Even Ted Cruz Recognizes Jimmy Kimmel’s Suspension Is Dangerous
At least someone is talking sense.

Is it a scene “right out” of Goodfellas, or is it just another day under the Trump administration?
That’s the question that Texas Senator Ted Cruz is asking, after he likened Brendan Carr to a “mafioso” over the FCC chairman’s recent threats to punish TV networks that refused to expunge Jimmy Kimmel from the air.
“I hate what Jimmy Kimmel said, I am thrilled that he was fired,” Cruz said on his podcast. “But let me tell you: If the government gets in the business of saying, ‘We don’t like what you, the media, have said; we’re going to ban you from the airwaves if you don’t say what we like’—that will end up bad for conservatives.”
The Texas Republican further condemned Carr’s actions as “dangerous as hell,” comparing the Trump administration’s slippery attraction to government-enforced censorship to the heinous power of the One Ring from Lord of the Rings. Opening the door to that at the federal level would not bode well when Democrats return to power, Cruz said.
“They will silence us,” Cruz continued. “They will use this power, and they will use it ruthlessly.”
But unlike some other conservatives who have chastised the Trump administration’s flagrant First Amendment overstep, Cruz actually wields a unique ability to hold Carr accountable: In addition to his other responsibilities, Cruz serves as the chair of the Senate Commerce Committee, which has oversight authority over the FCC.
At a Politico event earlier this week—before the Kimmel fiasco—Cruz said that the First Amendment “absolutely protects hate speech,” even if it does not shield people from the “consequences” of their speech by their employers.

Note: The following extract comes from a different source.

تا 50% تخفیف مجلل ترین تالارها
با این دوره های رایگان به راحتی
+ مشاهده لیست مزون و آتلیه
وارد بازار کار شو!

Kimmel’s late-night show was suspended indefinitely after he made supposedly controversial comments during his Monday night monologue about the political affiliation of Charlie Kirk’s suspected assassin. (Kimmel condemned Kirk’s death as a “senseless murder” but ruffled powerful feathers when he said that MAGA was rushing to claim that Tyler Robinson was “anything other than one of them”—which is technically true.)

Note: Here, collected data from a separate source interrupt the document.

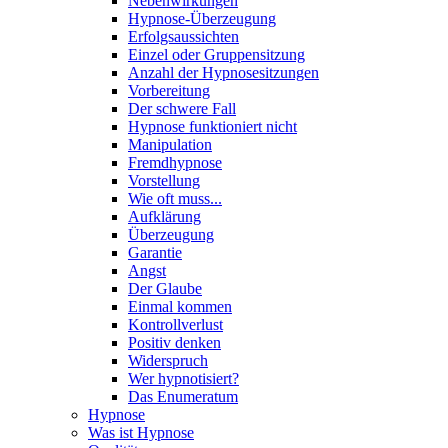
Nebenwirkungen
Hypnose-Überzeugung
Erfolgsaussichten
Einzel oder Gruppensitzung
Anzahl der Hypnosesitzungen
Vorbereitung
Der schwere Fall
Hypnose funktioniert nicht
Manipulation
Fremdhypnose
Vorstellung
Wie oft muss...
Aufklärung
Überzeugung
Garantie
Angst
Der Glaube
Einmal kommen
Kontrollverlust
Positiv denken
Widerspruch
Wer hypnotisiert?
Das Enumeratum
Hypnose
Was ist Hypnose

On Wednesday, Carr suggested to YouTuber Benny Johnson that the FCC would open an investigation into anyone still platforming the comedian. Sinclair and Nexstar—two of the country’s biggest broadcasters—said they would no longer air Kimmel’s show. The timing was unmistakable: Nexstar, notably, is currently seeking FCC approval for a $6.2 billion deal to buy Tegna, an acquisition that would make Nexstar the biggest owner of local stations in the country.